PROBLEM TO SOLVE
Which lines in the entries below contain the string "Place"? Show each of them in full.

PROVIDED DATA
■ ■ ■ ■ ■

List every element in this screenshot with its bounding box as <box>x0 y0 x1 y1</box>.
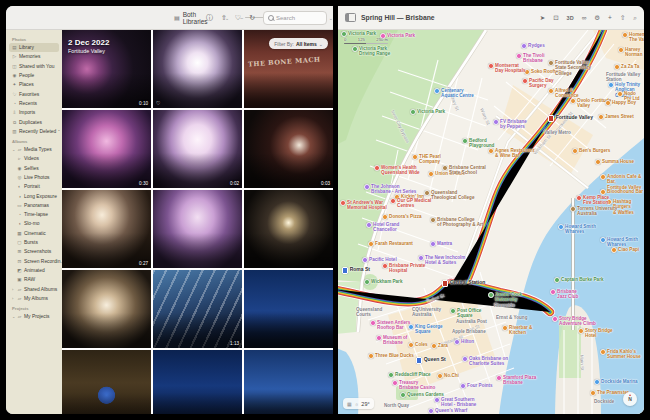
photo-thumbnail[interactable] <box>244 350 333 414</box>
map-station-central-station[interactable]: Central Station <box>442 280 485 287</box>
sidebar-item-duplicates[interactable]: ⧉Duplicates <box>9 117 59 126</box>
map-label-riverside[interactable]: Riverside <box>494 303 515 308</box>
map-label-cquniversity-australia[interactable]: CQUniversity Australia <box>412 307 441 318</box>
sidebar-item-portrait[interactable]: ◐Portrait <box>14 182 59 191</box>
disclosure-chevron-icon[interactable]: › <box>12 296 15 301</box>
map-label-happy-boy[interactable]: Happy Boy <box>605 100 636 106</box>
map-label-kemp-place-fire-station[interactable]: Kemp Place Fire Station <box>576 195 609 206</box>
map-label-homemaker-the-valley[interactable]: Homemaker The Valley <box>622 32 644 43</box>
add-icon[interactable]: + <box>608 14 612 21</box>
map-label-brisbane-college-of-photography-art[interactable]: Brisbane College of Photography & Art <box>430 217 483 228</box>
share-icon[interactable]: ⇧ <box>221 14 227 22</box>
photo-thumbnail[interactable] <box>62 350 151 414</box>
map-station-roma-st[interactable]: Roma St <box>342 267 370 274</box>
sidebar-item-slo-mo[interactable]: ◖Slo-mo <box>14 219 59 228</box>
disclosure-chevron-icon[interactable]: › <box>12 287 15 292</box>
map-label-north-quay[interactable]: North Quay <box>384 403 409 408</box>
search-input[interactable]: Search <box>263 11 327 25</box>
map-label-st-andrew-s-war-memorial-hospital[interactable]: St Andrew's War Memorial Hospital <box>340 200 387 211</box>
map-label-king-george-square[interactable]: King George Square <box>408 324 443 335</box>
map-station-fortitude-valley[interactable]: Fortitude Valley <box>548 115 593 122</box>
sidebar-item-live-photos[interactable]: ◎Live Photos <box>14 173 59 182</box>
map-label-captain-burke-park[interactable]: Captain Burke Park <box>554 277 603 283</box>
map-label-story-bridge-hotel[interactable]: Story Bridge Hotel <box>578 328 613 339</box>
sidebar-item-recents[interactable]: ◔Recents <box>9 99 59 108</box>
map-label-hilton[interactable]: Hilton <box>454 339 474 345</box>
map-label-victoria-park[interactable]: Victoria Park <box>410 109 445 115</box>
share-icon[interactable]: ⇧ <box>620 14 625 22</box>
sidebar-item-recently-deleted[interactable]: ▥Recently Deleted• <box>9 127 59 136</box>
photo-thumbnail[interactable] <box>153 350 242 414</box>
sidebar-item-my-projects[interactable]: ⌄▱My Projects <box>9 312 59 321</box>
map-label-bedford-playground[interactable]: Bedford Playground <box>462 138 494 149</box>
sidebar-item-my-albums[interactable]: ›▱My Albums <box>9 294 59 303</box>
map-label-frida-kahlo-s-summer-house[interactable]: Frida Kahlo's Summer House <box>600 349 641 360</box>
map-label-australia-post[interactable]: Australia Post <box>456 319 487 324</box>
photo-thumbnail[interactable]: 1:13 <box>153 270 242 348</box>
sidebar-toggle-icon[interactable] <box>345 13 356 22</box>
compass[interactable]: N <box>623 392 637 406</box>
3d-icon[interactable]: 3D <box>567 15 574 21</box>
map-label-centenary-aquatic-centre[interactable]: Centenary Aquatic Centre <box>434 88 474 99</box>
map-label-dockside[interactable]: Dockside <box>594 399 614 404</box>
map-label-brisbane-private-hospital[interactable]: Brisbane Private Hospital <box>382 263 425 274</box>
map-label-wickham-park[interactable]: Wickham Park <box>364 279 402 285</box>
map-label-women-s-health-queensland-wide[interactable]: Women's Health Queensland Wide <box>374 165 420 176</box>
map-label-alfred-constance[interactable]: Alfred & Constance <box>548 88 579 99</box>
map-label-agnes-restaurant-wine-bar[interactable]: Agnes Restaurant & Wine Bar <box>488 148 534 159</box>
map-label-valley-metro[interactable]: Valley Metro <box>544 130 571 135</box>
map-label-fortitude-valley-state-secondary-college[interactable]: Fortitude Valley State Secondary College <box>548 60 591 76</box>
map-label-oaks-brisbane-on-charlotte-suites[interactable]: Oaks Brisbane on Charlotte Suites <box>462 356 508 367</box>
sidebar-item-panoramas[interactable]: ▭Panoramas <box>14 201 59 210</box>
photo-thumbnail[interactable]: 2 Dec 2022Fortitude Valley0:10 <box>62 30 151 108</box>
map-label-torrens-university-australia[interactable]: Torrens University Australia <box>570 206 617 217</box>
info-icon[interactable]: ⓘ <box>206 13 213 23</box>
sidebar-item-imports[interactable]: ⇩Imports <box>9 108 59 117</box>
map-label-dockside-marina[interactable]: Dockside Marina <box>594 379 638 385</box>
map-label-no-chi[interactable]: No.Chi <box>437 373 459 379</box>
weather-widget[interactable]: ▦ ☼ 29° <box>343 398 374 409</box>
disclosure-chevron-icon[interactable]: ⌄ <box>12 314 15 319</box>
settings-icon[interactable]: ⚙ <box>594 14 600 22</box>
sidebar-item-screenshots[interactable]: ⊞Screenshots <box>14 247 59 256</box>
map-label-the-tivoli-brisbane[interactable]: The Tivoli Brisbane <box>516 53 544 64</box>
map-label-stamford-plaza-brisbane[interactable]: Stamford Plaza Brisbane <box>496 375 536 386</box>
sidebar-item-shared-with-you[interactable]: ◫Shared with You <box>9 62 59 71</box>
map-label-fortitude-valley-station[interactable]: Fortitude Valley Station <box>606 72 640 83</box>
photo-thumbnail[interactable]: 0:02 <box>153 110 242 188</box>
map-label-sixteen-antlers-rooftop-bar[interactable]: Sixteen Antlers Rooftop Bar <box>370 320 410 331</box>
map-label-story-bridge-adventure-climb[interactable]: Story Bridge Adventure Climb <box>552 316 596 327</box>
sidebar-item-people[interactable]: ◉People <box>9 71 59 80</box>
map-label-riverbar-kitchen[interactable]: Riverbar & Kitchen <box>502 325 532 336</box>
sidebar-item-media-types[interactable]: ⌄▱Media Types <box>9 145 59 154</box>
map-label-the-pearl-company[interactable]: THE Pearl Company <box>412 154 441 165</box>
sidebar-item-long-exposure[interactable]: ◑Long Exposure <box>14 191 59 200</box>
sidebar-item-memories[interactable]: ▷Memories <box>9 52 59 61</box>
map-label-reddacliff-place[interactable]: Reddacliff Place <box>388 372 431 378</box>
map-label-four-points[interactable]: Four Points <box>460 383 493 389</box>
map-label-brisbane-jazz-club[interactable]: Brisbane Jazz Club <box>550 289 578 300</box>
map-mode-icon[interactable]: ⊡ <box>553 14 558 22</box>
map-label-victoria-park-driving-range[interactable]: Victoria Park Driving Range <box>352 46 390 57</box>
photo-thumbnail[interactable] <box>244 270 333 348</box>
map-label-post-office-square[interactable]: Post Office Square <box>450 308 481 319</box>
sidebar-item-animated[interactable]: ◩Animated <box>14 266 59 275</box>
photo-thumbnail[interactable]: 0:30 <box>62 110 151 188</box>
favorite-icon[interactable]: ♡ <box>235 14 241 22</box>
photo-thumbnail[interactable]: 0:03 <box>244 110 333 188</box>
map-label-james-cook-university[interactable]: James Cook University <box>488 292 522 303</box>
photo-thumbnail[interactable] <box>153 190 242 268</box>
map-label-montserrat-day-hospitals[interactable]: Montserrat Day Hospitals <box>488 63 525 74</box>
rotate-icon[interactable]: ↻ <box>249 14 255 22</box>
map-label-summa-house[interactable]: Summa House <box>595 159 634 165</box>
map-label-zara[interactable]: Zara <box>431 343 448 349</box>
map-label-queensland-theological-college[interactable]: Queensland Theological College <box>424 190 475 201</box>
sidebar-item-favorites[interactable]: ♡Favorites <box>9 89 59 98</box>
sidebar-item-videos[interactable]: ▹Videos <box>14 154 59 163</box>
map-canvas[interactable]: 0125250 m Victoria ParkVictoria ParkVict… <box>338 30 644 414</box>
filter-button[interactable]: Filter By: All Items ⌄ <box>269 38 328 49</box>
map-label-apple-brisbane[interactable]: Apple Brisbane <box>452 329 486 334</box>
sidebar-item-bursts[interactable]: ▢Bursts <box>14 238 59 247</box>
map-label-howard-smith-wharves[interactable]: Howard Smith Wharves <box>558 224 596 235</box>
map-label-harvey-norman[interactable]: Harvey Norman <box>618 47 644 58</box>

■ ■ ■ ■ ■

RESULT OF THE EXERCISE
map-label-kemp-place-fire-station[interactable]: Kemp Place Fire Station <box>576 195 609 206</box>
map-label-reddacliff-place[interactable]: Reddacliff Place <box>388 372 431 378</box>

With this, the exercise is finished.